Deliver us from the west...from the deception of our prominence...from our arrogance...

If we confess our sins, he is faithful and just...

Lord Have Mercy

10 Comments:

At 6:36 PM, Anonymous Anonymous said...

Thanks, Greg, for your comments. Seth quoted a pastor from Nairobi on that same subject, which you can check out via the link on Trina's blog. I'm part of the team from Good Shepherd CC in Oregon that will be going to Buj in July, so we'll be watching your blog and keeping you in our prayers. Ken (off2burundi@yahoo.com)

 
At 7:04 PM, Blogger Greg said...

Ken, thanks for making the connection. where in oregon is good shepherd CC? I'll be in Grants Pass OR July 17-20. Will your trip to Burundi be of a similar nature to ours?

 
At 10:27 PM, Blogger jglerum said...

This comment has been removed by the author.

 
At 10:42 PM, Blogger jglerum said...

I think to some degree the hubris of the West has to do with our ethnocentric value system, though whether cause or effect I don't know; in practical application, it doesn't really matter because the result is the same.
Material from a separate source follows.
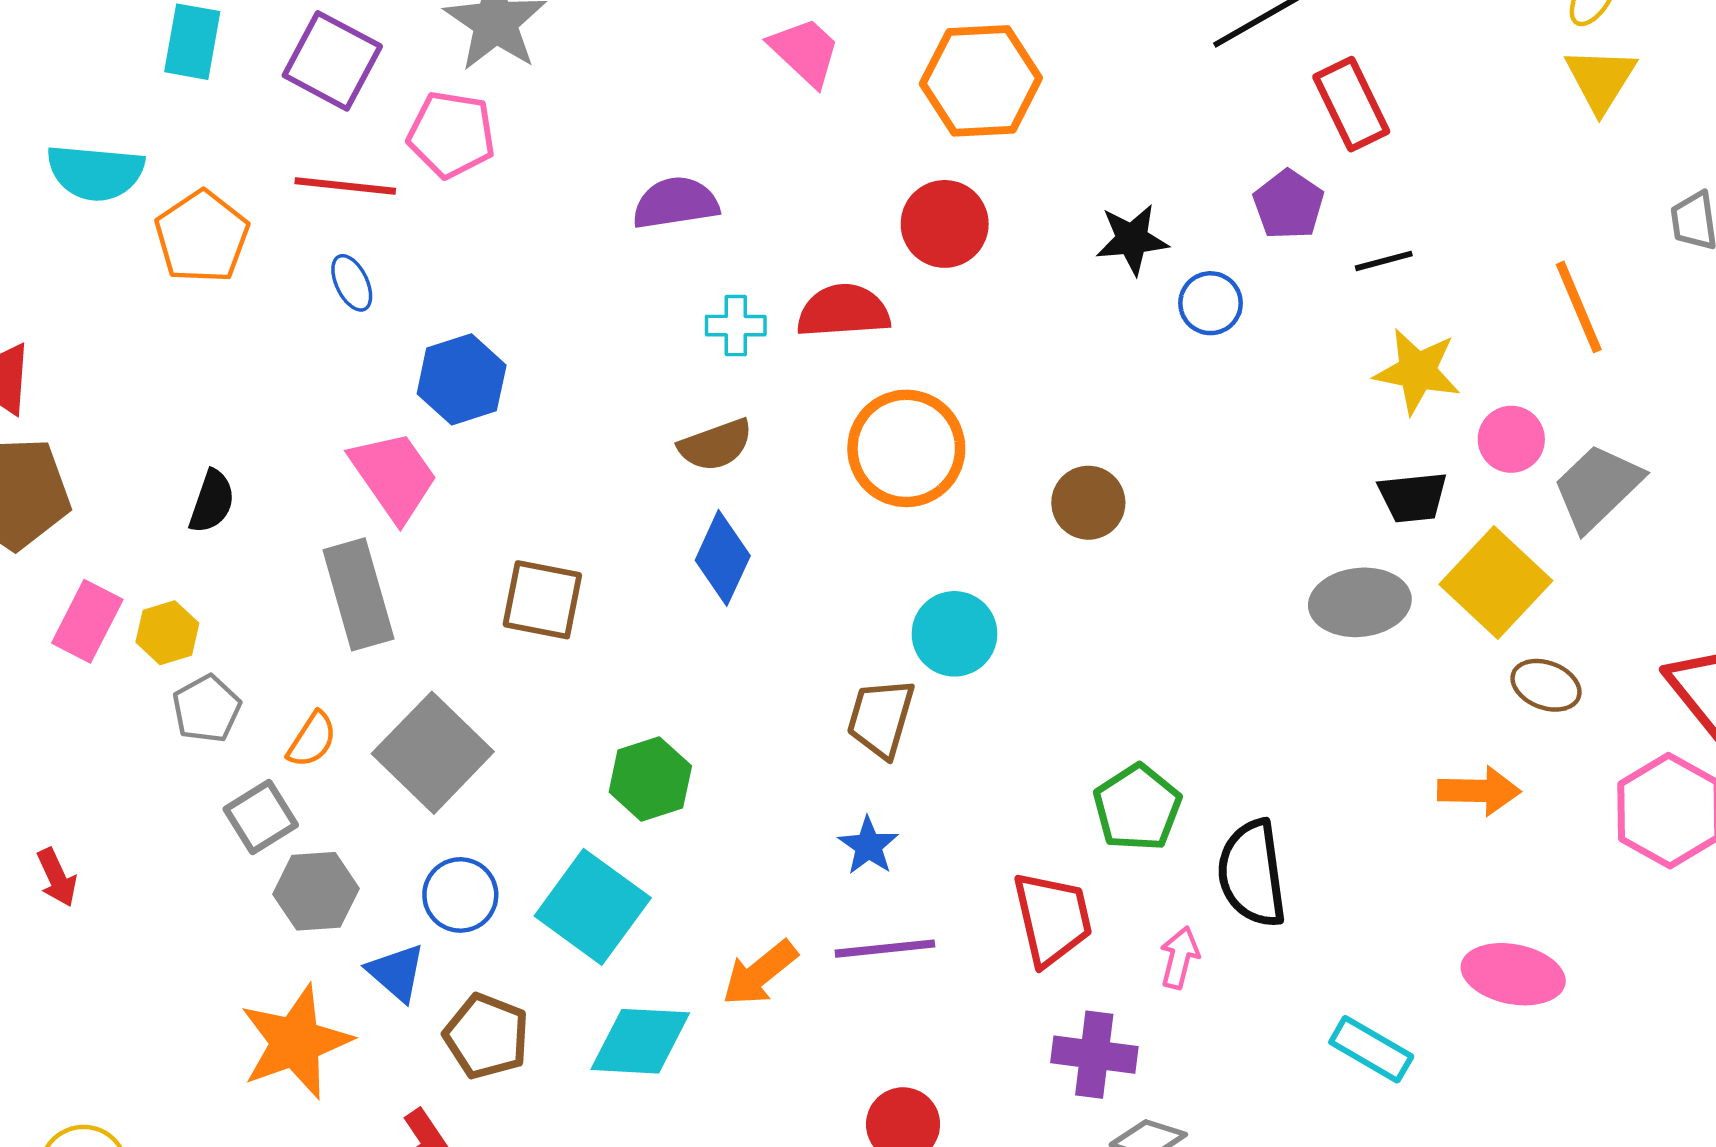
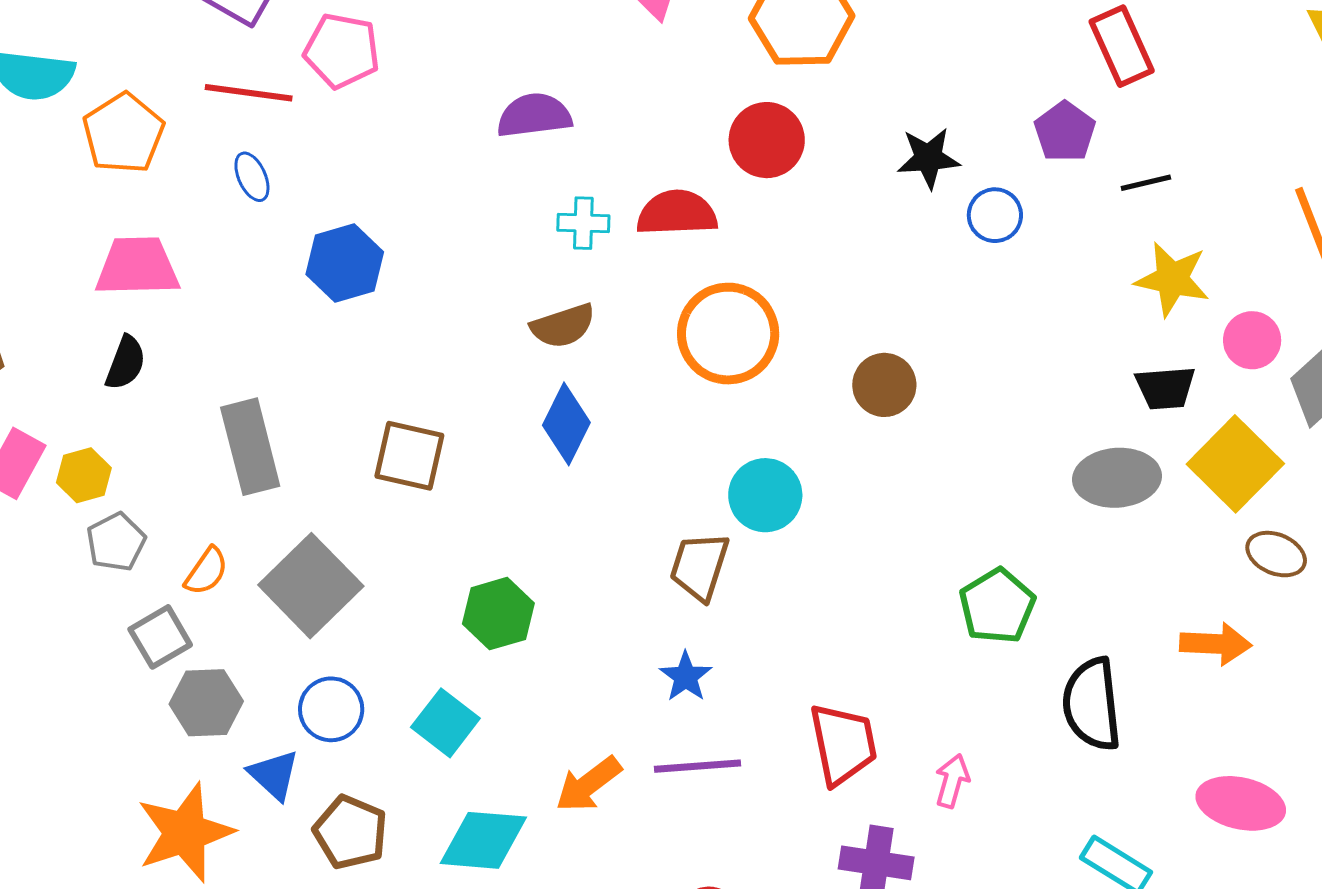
pink trapezoid: (394, 476) -> (137, 267), moved, turned -58
green pentagon: (1137, 808) -> (997, 606), moved
black semicircle: (1252, 874) -> (1092, 704), moved
cyan square: (593, 907) -> (445, 723), size x0.7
We (here used as an overgeneralization of Westerners) place a premium on financial/material success. We tend to value the individual above the community, material wealth above spiritual wealth, security above happiness... In concise circular reasoning, we base the evaluation of success on our own strengths; that is, we have material success so we define success as material. From what I understand, though at the risk of overgeneralizing again, the inverse tendencies exist in other cultures.
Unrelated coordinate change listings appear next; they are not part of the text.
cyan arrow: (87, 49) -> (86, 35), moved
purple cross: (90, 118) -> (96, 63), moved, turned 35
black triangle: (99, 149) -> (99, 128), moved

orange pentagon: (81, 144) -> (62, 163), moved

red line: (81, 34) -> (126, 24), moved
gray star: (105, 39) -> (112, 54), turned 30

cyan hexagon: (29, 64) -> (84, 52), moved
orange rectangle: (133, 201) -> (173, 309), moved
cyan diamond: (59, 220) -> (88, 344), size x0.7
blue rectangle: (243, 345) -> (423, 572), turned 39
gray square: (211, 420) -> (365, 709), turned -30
What happens when two opposing value systems collide? For us, as we journey to a materially poor country, the temptation is to use our own value system as the benchmark. Using that frame of reference, we are indeed the benefactors giving the "gift" of financial/intellectual/material wealth to a poor nation. However, Westerners are deficient in many of the strengths of other cultures which, if substituted as a frame of reference, have the potential to reverse the flow of wealth. If we are frank and honest enough about our deficiencies and can learn to step outside of our traditional value system, we may be able to open ourselves to receive the gifts of that wealth.
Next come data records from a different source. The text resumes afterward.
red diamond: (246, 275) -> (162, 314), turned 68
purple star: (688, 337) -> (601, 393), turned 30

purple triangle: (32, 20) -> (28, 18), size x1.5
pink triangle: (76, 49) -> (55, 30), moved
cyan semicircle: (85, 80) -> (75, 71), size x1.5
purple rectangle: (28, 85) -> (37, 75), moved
Somewhere between is balance, where we bring our strengths to the table, they bring theirs, and we enter a symbiotic relationship. Perhaps it is not so much that we lack humility, but that we lack perspective – an inability to see the world without the distortion of our own society. How do we gain that perspective? I think, perhaps, only through direct experience. Part of our purpose for going to Burundi is exactly that – the establishment of relationships to learn our weaknesses, celebrate our strengths, and derive mutual benefit. If we simply sent a giant check, we would remain comfortable and unchallenged in our role of benefactor. By putting ourselves out there and stepping outside of our Western bubbles, by meeting people on their ground, are we acting out the very humility that we fear we lack?

 
At 5:19 PM, Blogger oregonfatts said...

greg, try this link to the video. Again this is a low quality version and google video uploaded the aspect ration wrong. So I can get you a higher quality version when you come out:
http://video.google.com/videoplay?docid=4542734760300714281&hl=en

 
At 2:47 PM, Blogger Cajun Tiger said...

Read Rom 1:10-12, especially the last line...it was our team verse.